WHAT IS BEING ASKED
Within the lines below, the span from the line with "Nếu magie là chiếc phanh hãm thì các vitamin" to the line with "pritiska KP BP", both ends included, is to be reproduced exactly, with pictures omitted.

Extracted page text data
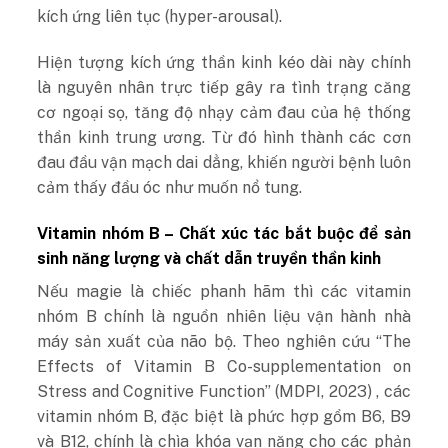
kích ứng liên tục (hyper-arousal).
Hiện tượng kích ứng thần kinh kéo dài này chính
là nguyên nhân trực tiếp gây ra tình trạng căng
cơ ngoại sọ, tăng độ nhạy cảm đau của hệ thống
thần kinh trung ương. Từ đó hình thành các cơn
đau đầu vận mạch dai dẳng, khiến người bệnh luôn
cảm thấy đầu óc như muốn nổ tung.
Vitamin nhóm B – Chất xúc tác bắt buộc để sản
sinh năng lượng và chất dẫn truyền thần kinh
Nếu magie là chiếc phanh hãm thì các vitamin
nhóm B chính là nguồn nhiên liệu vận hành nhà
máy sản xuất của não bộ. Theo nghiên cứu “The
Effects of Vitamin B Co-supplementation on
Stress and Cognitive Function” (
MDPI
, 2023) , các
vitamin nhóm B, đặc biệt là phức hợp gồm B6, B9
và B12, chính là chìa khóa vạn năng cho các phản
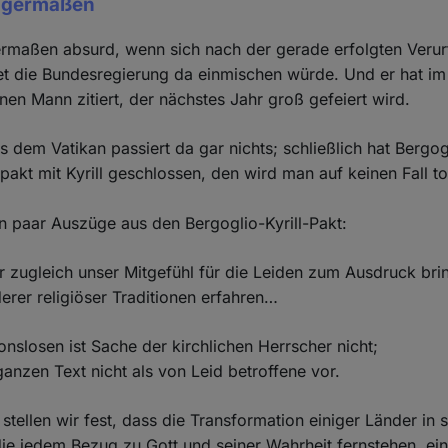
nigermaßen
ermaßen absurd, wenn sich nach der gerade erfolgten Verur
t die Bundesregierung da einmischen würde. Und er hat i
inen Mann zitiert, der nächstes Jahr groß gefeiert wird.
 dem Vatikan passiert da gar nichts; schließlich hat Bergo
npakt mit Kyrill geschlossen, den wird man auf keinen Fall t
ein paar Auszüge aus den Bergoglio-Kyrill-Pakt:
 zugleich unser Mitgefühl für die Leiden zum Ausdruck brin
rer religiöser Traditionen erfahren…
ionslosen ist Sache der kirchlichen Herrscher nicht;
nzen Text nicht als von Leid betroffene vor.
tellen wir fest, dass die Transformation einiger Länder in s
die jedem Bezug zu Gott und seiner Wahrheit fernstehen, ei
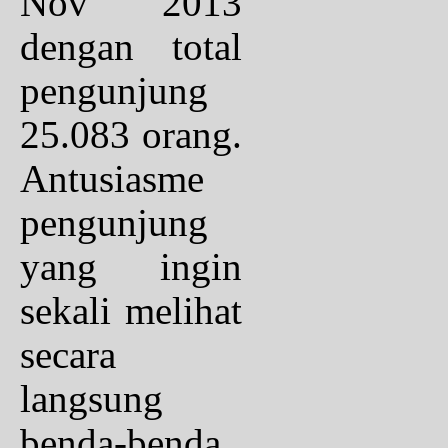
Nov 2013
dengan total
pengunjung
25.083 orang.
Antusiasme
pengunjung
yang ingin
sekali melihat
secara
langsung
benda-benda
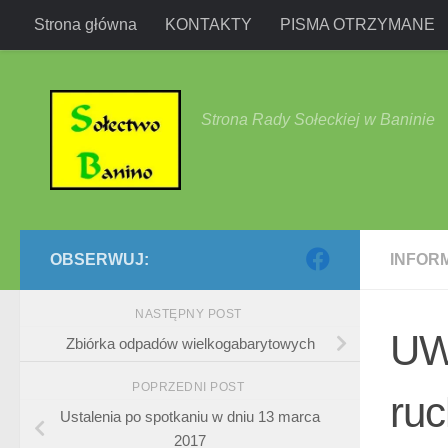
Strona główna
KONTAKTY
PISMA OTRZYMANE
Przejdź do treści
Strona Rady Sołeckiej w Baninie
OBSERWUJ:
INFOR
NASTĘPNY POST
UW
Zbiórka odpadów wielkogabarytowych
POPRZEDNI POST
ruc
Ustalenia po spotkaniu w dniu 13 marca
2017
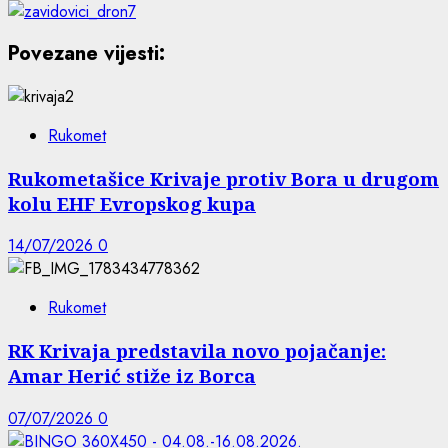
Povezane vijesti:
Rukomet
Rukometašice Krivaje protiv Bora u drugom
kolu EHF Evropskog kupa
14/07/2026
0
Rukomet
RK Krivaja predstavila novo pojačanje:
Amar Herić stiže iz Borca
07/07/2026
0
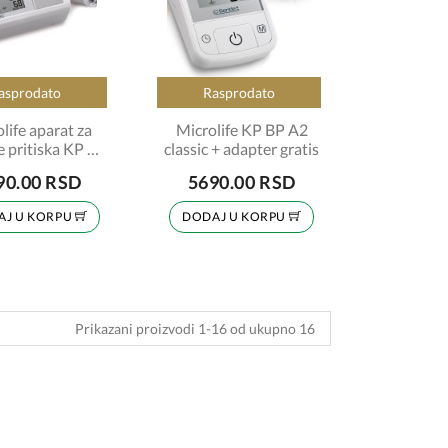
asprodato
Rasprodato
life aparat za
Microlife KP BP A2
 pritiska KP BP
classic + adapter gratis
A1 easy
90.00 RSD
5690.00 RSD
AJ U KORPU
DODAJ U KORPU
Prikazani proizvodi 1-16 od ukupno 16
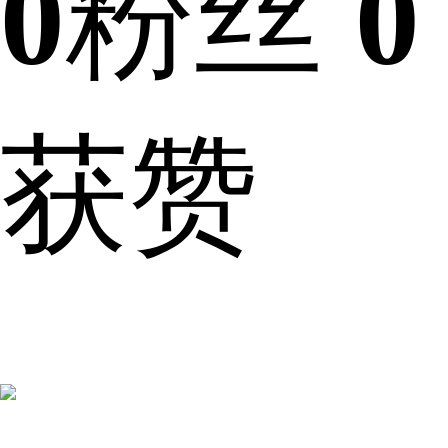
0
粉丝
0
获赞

...

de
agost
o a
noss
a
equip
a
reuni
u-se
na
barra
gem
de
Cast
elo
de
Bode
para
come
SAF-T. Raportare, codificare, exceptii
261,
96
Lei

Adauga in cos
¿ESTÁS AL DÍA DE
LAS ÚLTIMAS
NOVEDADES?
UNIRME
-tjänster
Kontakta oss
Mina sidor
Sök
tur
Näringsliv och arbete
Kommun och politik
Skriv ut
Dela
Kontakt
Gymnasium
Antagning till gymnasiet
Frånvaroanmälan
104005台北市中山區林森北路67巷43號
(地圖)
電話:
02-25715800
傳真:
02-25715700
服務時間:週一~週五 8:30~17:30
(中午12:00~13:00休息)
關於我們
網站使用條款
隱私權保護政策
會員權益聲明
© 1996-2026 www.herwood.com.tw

ANSWER FOR THIS EXERCISE
Nếu magie là chiếc phanh hãm thì các vitamin
nhóm B chính là nguồn nhiên liệu vận hành nhà
máy sản xuất của não bộ. Theo nghiên cứu “The
Effects of Vitamin B Co-supplementation on
Stress and Cognitive Function” (
MDPI
, 2023) , các
vitamin nhóm B, đặc biệt là phức hợp gồm B6, B9
và B12, chính là chìa khóa vạn năng cho các phản
nigermaßen
ermaßen absurd, wenn sich nach der gerade erfolgten Verur
t die Bundesregierung da einmischen würde. Und er hat i
inen Mann zitiert, der nächstes Jahr groß gefeiert wird.
 dem Vatikan passiert da gar nichts; schließlich hat Bergo
npakt mit Kyrill geschlossen, den wird man auf keinen Fall t
ein paar Auszüge aus den Bergoglio-Kyrill-Pakt:
 zugleich unser Mitgefühl für die Leiden zum Ausdruck brin
rer religiöser Traditionen erfahren…
ionslosen ist Sache der kirchlichen Herrscher nicht;
nzen Text nicht als von Leid betroffene vor.
tellen wir fest, dass die Transformation einiger Länder in s
die jedem Bezug zu Gott und seiner Wahrheit fernstehen, ei
Nov 2013
dengan total
pengunjung
25.083 orang.
Antusiasme
pengunjung
yang ingin
sekali melihat
secara
langsung
benda-benda
Strona główna
KONTAKTY
PISMA OTRZYMANE
Przejdź do treści
Strona Rady Sołeckiej w Baninie
OBSERWUJ:
INFOR
NASTĘPNY POST
UW
Zbiórka odpadów wielkogabarytowych
POPRZEDNI POST
ruc
Ustalenia po spotkaniu w dniu 13 marca
2017
Povezane vijesti:
Rukomet
Rukometašice Krivaje protiv Bora u drugom
kolu EHF Evropskog kupa
14/07/2026
0
Rukomet
RK Krivaja predstavila novo pojačanje:
Amar Herić stiže iz Borca
07/07/2026
0
asprodato
Rasprodato
life aparat za
Microlife KP BP A2
 pritiska KP BP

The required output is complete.